-- WORK INSTRUCTION --
Report back every line below that carries the word "rack".

-- RECORDS SUPPLIED --

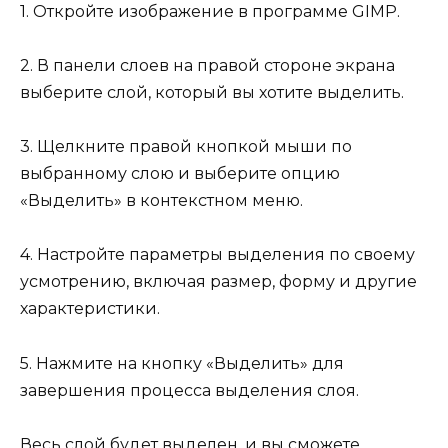
1. Откройте изображение в программе GIMP.
2. В панели слоев на правой стороне экрана
выберите слой, который вы хотите выделить.
3. Щелкните правой кнопкой мыши по
выбранному слою и выберите опцию
«Выделить» в контекстном меню.
4. Настройте параметры выделения по своему
усмотрению, включая размер, форму и другие
характеристики.
5. Нажмите на кнопку «Выделить» для
завершения процесса выделения слоя.
Весь слой будет выделен, и вы сможете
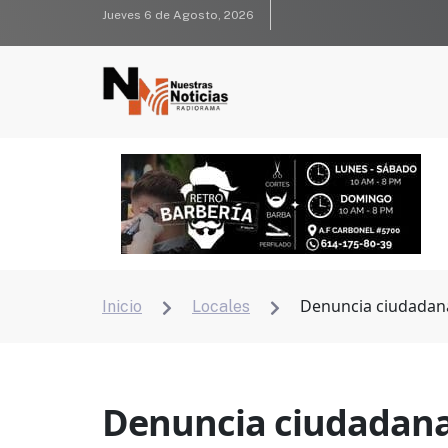
Jueves 6 de Agosto, 2026
Denuncia ciudadana:
Inicio
Locales


Denuncia ciudadana:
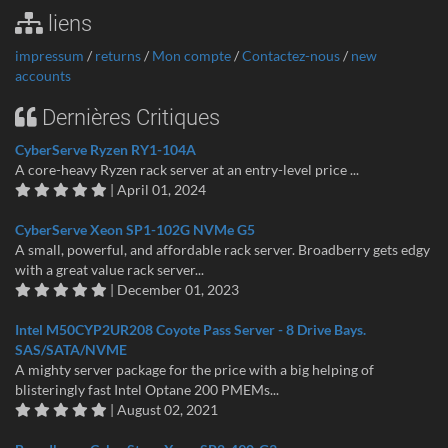
liens
impressum
/
returns
/
Mon compte
/
Contactez-nous
/
new
accounts
Dernières Critiques
CyberServe Ryzen RY1-104A
A core-heavy Ryzen rack server at an entry-level price ...
| April 01, 2024
CyberServe Xeon SP1-102G NVMe G5
A small, powerful, and affordable rack server. Broadberry gets edgy
with a great value rack server...
| December 01, 2023
Intel M50CYP2UR208 Coyote Pass Server - 8 Drive Bays.
SAS/SATA/NVME
A mighty server package for the price with a big helping of
blisteringly fast Intel Optane 200 PMEMs...
| August 02, 2021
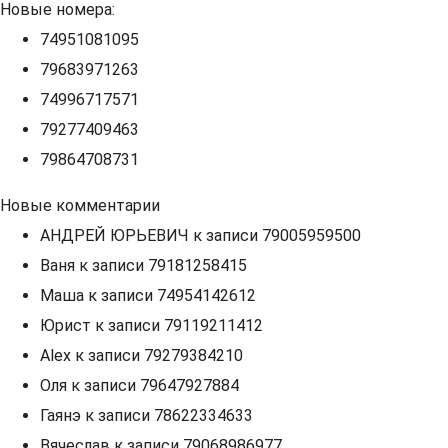
Новые номера:
74951081095
79683971263
74996717571
79277409463
79864708731
Новые комментарии
АНДРЕЙ ЮРЬЕВИЧ
к записи
79005959500
Ваня
к записи
79181258415
Маша
к записи
74954142612
Юрист
к записи
79119211412
Alex
к записи
79279384210
Оля
к записи
79647927884
Гаянэ
к записи
78622334633
Вячеслав
к записи
79068986977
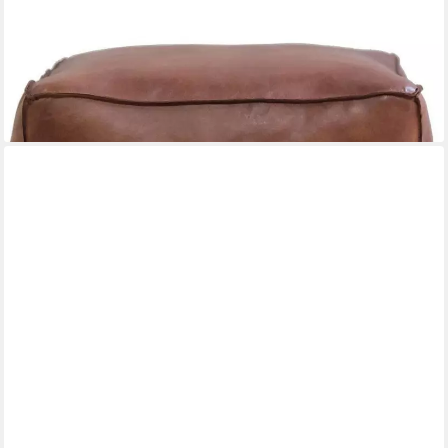
TRADEMARK LIVING
Pouf
279,00 €
lieferbar - in 8-10 Werktagen bei dir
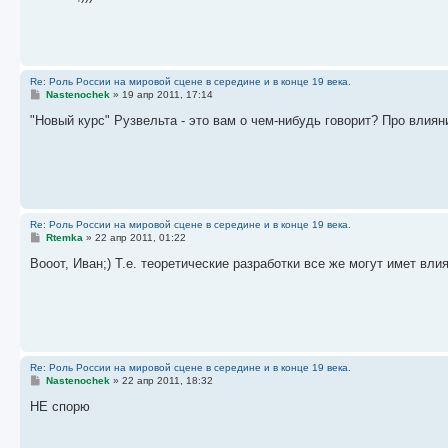
е
н
и
е
Re: Роль России на мировой сцене в середине и в конце 19 века.
С
Nastenochek
»
19 апр 2011, 17:14
о
о
"Новый курс" Рузвельта - это вам о чем-нибудь говорит? Про вли
б
щ
е
н
и
е
Re: Роль России на мировой сцене в середине и в конце 19 века.
С
Rtemka
»
22 апр 2011, 01:22
о
о
Вооот, Иван;) Т.е. теоретические разработки все же могут имет влиян
б
щ
е
н
и
е
Re: Роль России на мировой сцене в середине и в конце 19 века.
С
Nastenochek
»
22 апр 2011, 18:32
о
о
НЕ спорю
б
щ
е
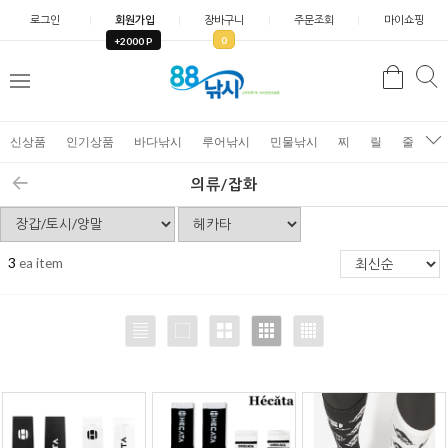
로그인
회원가입
장바구니
주문조회
마이쇼핑
0
+2000 P
검
색
신상품
인기상품
바다낚시
루어낚시
민물낚시
찌
릴
줄
가
의류/잡화
3
ea item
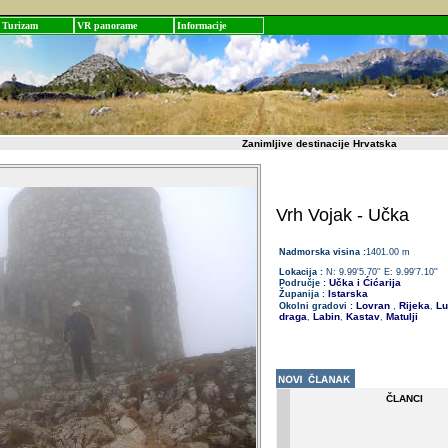
Turizam
VR panorame
Informacije
Zanimljive destinacije Hrvatska
Vrh Vojak - Učka
Nadmorska visina :
1401.00 m
Lokacija :
N: 9.99'5.70'' E: 9.99'7.10''
Učka i Ćićarija
Područje :
Istarska
Županija :
Lovran
Rijeka
Lu
Okolni gradovi :
,
,
draga
Labin
Kastav
Matulji
,
,
,
ČLANCI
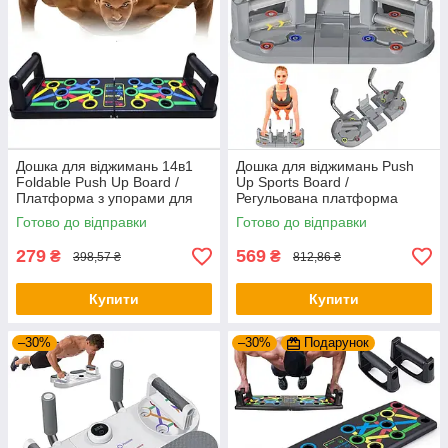
Дошка для віджимань 14в1
Дошка для віджимань Push
Foldable Push Up Board /
Up Sports Board /
Платформа з упорами для
Регульована платформа
віджимань / Тренажер для
тренажер для віджимань /
Готово до відправки
Готово до відправки
віджимання
Упори від підлоги
279
569
₴
₴
398,57 ₴
812,86 ₴
Купити
Купити
–30%
–30%
Подарунок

-- SOLUTION TO THE PROBLEM --
A core-heavy Ryzen rack server at an entry-level price ...
A small, powerful, and affordable rack server. Broadberry gets edgy
with a great value rack server...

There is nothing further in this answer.